Sunday, October 4, 2009

Marriage and Society: Why the hot, young pastor at your church won't pick you

You've got to understand what a Christian guy wants in a girl.

Marriage is a religious institution and a social construct: Why the hot, young minister at your church won't pursue and/or marry an overweight coke, a wheelchair bound ginger ale, even if she really is a holy, pure and Proverbs 31 woman.


Most pastors would agree with that statement. What does "social construct" mean? That simply means that the rules, norms, and practices are defined and described by society, time, place and culture.

Many Christians disagree with this idea. To quote a guy from The Daily Jolt, another Christian blog: "Marriage is not a social construct. It is an institution ordained by God, initiated by God and held in sacred esteem by God." Yes, I totally believe that God ordained and designed marriage. I totally believe that it's sacred. Marriage was the first human institution that God ever created. However, marriage is also a social construct.


The fact is, society has a huge influence on rules of marriage. Biblically and otherwise. Let's not kid ourselves. Who we take out on dates, take home to our parents, take to the altar, and take to our (marriage) beds are deeply rooted in our cultural conditioning.

Yes, Christian men should be choosing a Proverbs 31 woman. I hear that preached and spoken about all the time. I know a lot of Christian guys are praying for that. But they also have a have a distinct picture of what this Proverbs 31 woman of their dreams looks like. Take a twentysomething pastor. He probably wouldn't dream of pursuing a relationship with a girl who was 100 pounds overweight, no matter how holy, pure, or Proverbs 31 she would be. As I look around churches in the country, and I see young up and coming pastors, they ALWAYS have fit, traditionally pretty wives. Have you noticed that? That all young pastor's wives all kind of look the same? They all look like the prototype AKAs. There are many Christian guys who would never pursue a relationship with coke, iced tea, ginger ale, physically handicapped, or overweight girl, regardless of how holy, pure, and Proverbs 31 she might be.

Why? Because we choose mates on who we were conditioned to find socially acceptable.
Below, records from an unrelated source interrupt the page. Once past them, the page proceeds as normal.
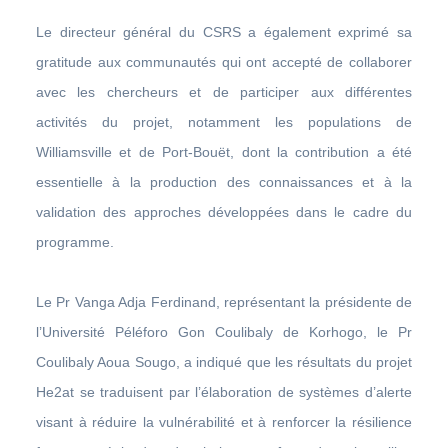
Le directeur général du CSRS a également exprimé sa
gratitude aux communautés qui ont accepté de collaborer
avec les chercheurs et de participer aux différentes
activités du projet, notamment les populations de
Williamsville et de Port-Bouët, dont la contribution a été
essentielle à la production des connaissances et à la
validation des approches développées dans le cadre du
programme.
Le Pr Vanga Adja Ferdinand, représentant la présidente de
l’Université Péléforo Gon Coulibaly de Korhogo, le Pr
Coulibaly Aoua Sougo, a indiqué que les résultats du projet
He2at se traduisent par l’élaboration de systèmes d’alerte
visant à réduire la vulnérabilité et à renforcer la résilience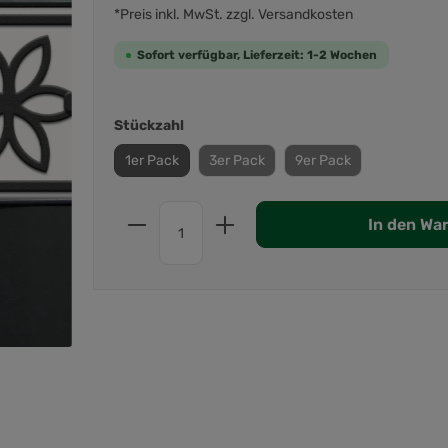
*Preis inkl. MwSt. zzgl. Versandkosten
Sofort verfügbar, Lieferzeit: 1-2 Wochen
Stückzahl
1er Pack
3er Pack
9er Pack
In den Wa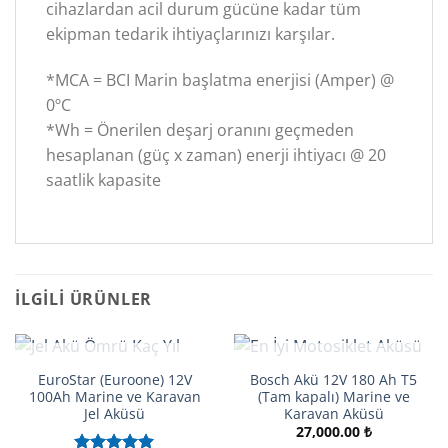
cihazlardan acil durum gücüne kadar tüm
ekipman tedarik ihtiyaçlarınızı karşılar.
*MCA = BCI Marin başlatma enerjisi (Amper) @
0ºC
*Wh = Önerilen deşarj oranını geçmeden
hesaplanan (güç x zaman) enerji ihtiyacı @ 20
saatlik kapasite
İLGILI ÜRÜNLER
STOKTA YOK
STOKTA YOK
EuroStar (Euroone) 12V
Bosch Akü 12V 180 Ah T5
100Ah Marine ve Karavan
(Tam kapalı) Marine ve
Jel Aküsü
Karavan Aküsü
27,000.00
₺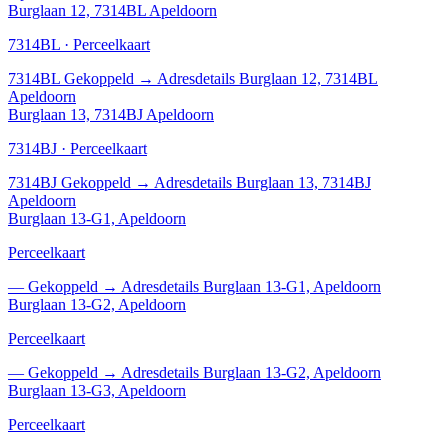
Burglaan 12, 7314BL Apeldoorn
7314BL · Perceelkaart
7314BL
Gekoppeld
→
Adresdetails Burglaan 12, 7314BL
Apeldoorn
Burglaan 13, 7314BJ Apeldoorn
7314BJ · Perceelkaart
7314BJ
Gekoppeld
→
Adresdetails Burglaan 13, 7314BJ
Apeldoorn
Burglaan 13-G1, Apeldoorn
Perceelkaart
—
Gekoppeld
→
Adresdetails Burglaan 13-G1, Apeldoorn
Burglaan 13-G2, Apeldoorn
Perceelkaart
—
Gekoppeld
→
Adresdetails Burglaan 13-G2, Apeldoorn
Burglaan 13-G3, Apeldoorn
Perceelkaart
Chances are, even if you've grown up in Christian household where you were taught to love all of God's children: tall and short, coke and sprite, slim and large, you probably have a clear list of deal breakers based on how you raised. It's one thing to go to church, or be friends with a certain type of person, but it's an entire different ball game when we talk about being intimate with them, and having children by them. There's a good chance that if you brought a particular type of soda home to your parents, they'd be confused or maybe even disappointed.

My point is, are these sociological preferences that we have godly? Are they based on the Word? I read this one story on the Net about a Christian guy who would only pursue a large-breasted girl, because that was the "desire of his heart" and since he delighted himself the Lord, he was entitled to the desire of his heart. So he'd eliminate all girls below a D cup as incompatible spouses. And he even had a scripture to back up his nonsense. So he was ONLY looking for a Proverbs 31 woman with big boobs. This isn't godly.

SOLUTION:
is to get around, socialize with guys who are praying for someone who looks like you. At my church, given it's demographic and pattern of fiancee/wife selection, I'm not high on the most desired list. In fact, I'm probably near the bottom. I know this. That's not a diss on them. That doesn't make them bad. This doesn't mean I'm not beautiful, or worthy of love. I so am, thankyouverymuch. The guys I'm around at church (I'm guessing)just don't think so. God gave me legs, so I made an effort to GO and socialize with guys who just might find me attractive.





1 comment:

Anonymous said...

I’m proud of you. It's a step in the right direction. The natural structure of any large organized group lends the most favor to the highest on the pyramid. The CEO will preach about cutting costs while awarding his board bonuses. The structure of the church can be the same way. It’s human nature. At some point we have to analyze weather our own agendas are factored into the direction of the group we belong to. All is well for its leaders because their needs are being served while preaching the word. It’s easy for the Sprite Zeros to preach about a restricted pool of mates because they are big fishes in the very small pond they and their potential suitors help create. No one will sleep a minute less worrying about the challenges you personally meet as a minority member. You’re role by default will have been to stay on this path as support staff for those the institution was built to promote. As an outsider, it was always difficult to integrate with my old church, knowing that not only was I a minority but I would be treated different because of cultural differences that are part of our basic Operating Systems. I was very open minded at first but then quickly realized that real life rules applied to even the most Godly of institutions.
I think you will have no problem finding Love, and Marriage in God’s grace. I don’t think you should automatically rule out a man because he is not a devout Christian. There are those waiting for the right woman to nudge them into completely giving their life to Christ. I know because I was one of those guys ;-).You are Pretty, smart and talented and the right man will, without doubt, walk along side you to Gods footsteps.